You have an unbiased estimator T of the mean μ of a normal distribution, and S = X̄ is the sufficient statistic. After Rao-Blackwellization, φ = E[T | X̄]. Which claim about φ is correct?
Aφ is biased because conditioning on S changes the expected value of T
Bφ has higher variance than T because averaging over the conditioning introduces extra randomness
Cφ is unbiased with variance ≤ Var(T); if T = X₁, then φ = X̄ with variance σ²/n instead of σ²
Dφ equals T with probability one, so the theorem has no content in this case
The law of total expectation preserves unbiasedness: E[φ] = E[E[T|S]] = E[T] = μ. The variance decomposition Var(T) = Var(E[T|S]) + E[Var(T|S)] shows variance can only decrease or stay the same — the extra term E[Var(T|S)] is the noise in T irrelevant to θ. In the normal example, E[X₁ | X̄] = X̄, reducing variance from σ² to σ²/n. Option A mistakes the law of total expectation; option B reverses the variance inequality.
Question 2 Multiple Choice
What role does the sufficient statistic play in the Rao-Blackwell argument?
AIt provides a lower bound on the variance of any unbiased estimator
BIt captures all parameter information in the data, so conditioning on it removes noise irrelevant to θ without losing signal
CIt automatically guarantees the conditioned estimator will be the UMVUE without any additional assumptions
DIt replaces the unknown parameter θ with a known quantity, enabling exact variance calculations
Sufficiency means the conditional distribution of the data given S does not depend on θ — S has already extracted all the θ-relevant information. So conditioning T on S averages away the part of T's variability that is unrelated to θ (the 'bad variance'), while keeping the part that tracks θ (the 'good variance'). Option C is wrong: completeness of S is additionally required for the result to be the UMVUE (Lehmann-Scheffé theorem).
Question 3 True / False
If T is an unbiased estimator and S is a sufficient statistic, then E[T|S] has variance no greater than Var(T).
TTrue
FFalse
Answer: True
This follows directly from the variance decomposition: Var(T) = Var(E[T|S]) + E[Var(T|S)]. Since E[Var(T|S)] ≥ 0, we have Var(E[T|S]) ≤ Var(T). Equality holds when T is already a function of S — when no irrelevant noise exists to remove.

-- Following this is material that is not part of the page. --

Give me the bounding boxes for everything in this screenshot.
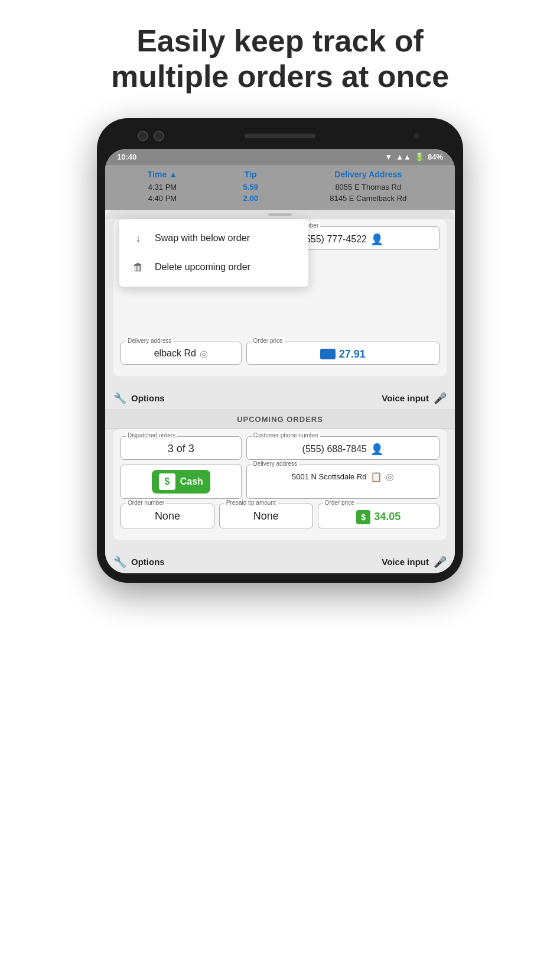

This is the core guarantee of the Rao-Blackwell theorem.
Question 4 True / False
The Rao-Blackwell theorem guarantees that conditioning any unbiased estimator on a sufficient statistic usually produces the UMVUE.
TTrue
FFalse
Answer: False
Rao-Blackwellization guarantees an improvement (or no change) in variance, but the result is the UMVUE only when the sufficient statistic is also complete. The Lehmann-Scheffé theorem provides the extra step: if the sufficient statistic is complete, then any unbiased function of it is the unique UMVUE. Without completeness, the conditioned estimator may be improvable further, and multiple different unbiased functions of S with different variances could exist.
Question 5 Short Answer
Explain intuitively why conditioning an unbiased estimator T on a sufficient statistic S reduces variance.
Think about your answer, then reveal below.

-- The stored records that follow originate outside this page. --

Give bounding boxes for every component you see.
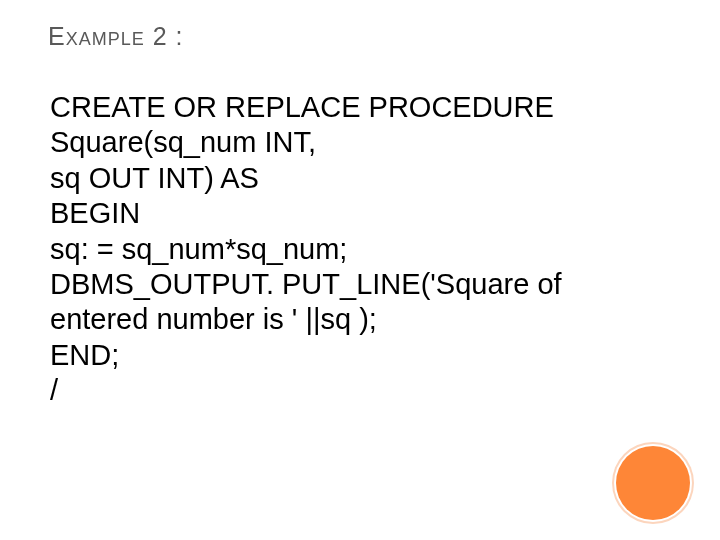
code-line: sq OUT INT) AS bbox=[50, 161, 660, 196]
code-line: DBMS_OUTPUT. PUT_LINE('Square of bbox=[50, 267, 660, 302]
code-line: CREATE OR REPLACE PROCEDURE bbox=[50, 90, 660, 125]
code-line: / bbox=[50, 373, 660, 408]
code-block: CREATE OR REPLACE PROCEDURE Square(sq_nu… bbox=[50, 90, 660, 408]
code-line: Square(sq_num INT, bbox=[50, 125, 660, 160]
code-line: END; bbox=[50, 338, 660, 373]
code-line: entered number is ' ||sq ); bbox=[50, 302, 660, 337]
code-line: BEGIN bbox=[50, 196, 660, 231]
slide: Example 2 : CREATE OR REPLACE PROCEDURE … bbox=[0, 0, 720, 540]
accent-circle-icon bbox=[616, 446, 690, 520]
slide-title: Example 2 : bbox=[48, 22, 183, 51]
code-line: sq: = sq_num*sq_num; bbox=[50, 232, 660, 267]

Model answer: Any estimator T has two kinds of variability: fluctuations that carry information about θ (captured by S) and random noise unrelated to θ. Since S extracts all the θ-relevant information, E[T|S] averages away the irrelevant noise while preserving the signal. The variance decomposition makes this precise: Var(T) = Var(E[T|S]) + E[Var(T|S)], where E[Var(T|S)] is the 'wasted variance' not connected to θ. Conditioning eliminates this term.
The intuition is that T is doing two jobs: tracking θ and varying randomly for reasons unrelated to θ. A sufficient statistic has already done the first job optimally. Conditioning T on S extracts only what T knows about θ, discarding the rest. The result is an estimator with the same expected value but smaller variance — the same signal with less noise.